Tue, Nov 30, 2004 - Page 8 News List

'Soft coup' was merely anxiety

By Antonio Chiang江春男

After President Chen Shui-bian (陳水扁) spoke of a "soft coup d'etat," everyone has been rushing around madly looking for evidence either to prove or disprove the accusation. Numerous retired generals have come forward to clarify their position on the issue. Campaign tactics obviously play a part in all of this, but the shock to the military of the whole episode has been educational, and behind this experience hovers the question of nationalization of the military and reform of the national defense system.

Both former president Lee Teng-hui (李登輝) and Chen have had tense relations with the military leadership. The nature of presidential and military leadership places a premium on loyalty. But in terms of their political loyalty and their social backgrounds, they might as well be from different worlds.
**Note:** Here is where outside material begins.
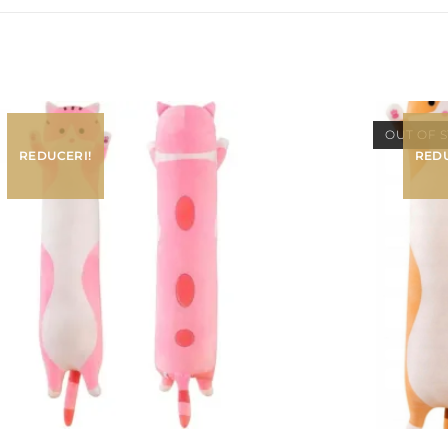
OUT OF 
REDUCERI!
REDU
The president is the commander-in-chief of the military, and members are all required to swear loyalty to him. But the military and the president continue to be suspicious of each other and seek opportunities to test each other.

When former minister of national defense Tang Yao-ming (湯曜明) submitted his resignation immediately after the presidential election, his actions did not seem to meet the criteria of total loyalty to the country, for what the political situation required at the time was for the military to feel secure. As commander-in-chief, it is not difficult to imagine what Chen thought of Tang's action.

Many senior generals who were given their high office by Lee eventually turned against him, including the head of the presidential bodyguard. This set a bad precedent. Some of these generals believed they had a citizen's right to express their political opinion, and since Taiwan is not a fully mature democratic society, a serving four-star officer is able to serve as vice-chairman of a political party.

The participation of military figures in politics still casts a shadow over Taiwan's political scene, and their opposition to Lee and their attitude to Chen have also been a shocking lesson. This shadow that nobody wants to name directly is also present in the US arms sale issue. The political opinions and affiliation of many generals in the military has led the US to be cautious about selling high-tech weapons to Taiwan. The current arms procurement issue has underlined the seriousness of this problem. So when a small number of opposition legislators with close ties to the military come out publicly against arms procurement, the political message they are broadcasting is one that is very detrimental to the military. But looking at the issue calmly, Taiwan already has a solid foundation in the military's nationalization, and the "soft coup" is really just political rhetoric and not really about a coup at all.

The problem lies with a number of senior officers, whose careers were made largely during the period of the one-party state, and whose loyalty to the Chinese Nationalist Party (KMT) is considerably greater than to democracy. In contrast, the new generation of officers emphasize professionalism and are far more interested in the reform of the national defense structure.

The three branches of the armed services have different cultures and traditions. They have different characteristics and a degree of chauvinism is unavoidable. But in time of war, the mission and training of the three branches must be closely knit. A practical problem is that very few civil administrators are familiar with national defense issues and there is a lack of common experience and cooperation between military personnel and civilians, although in recent years there have been major improvements.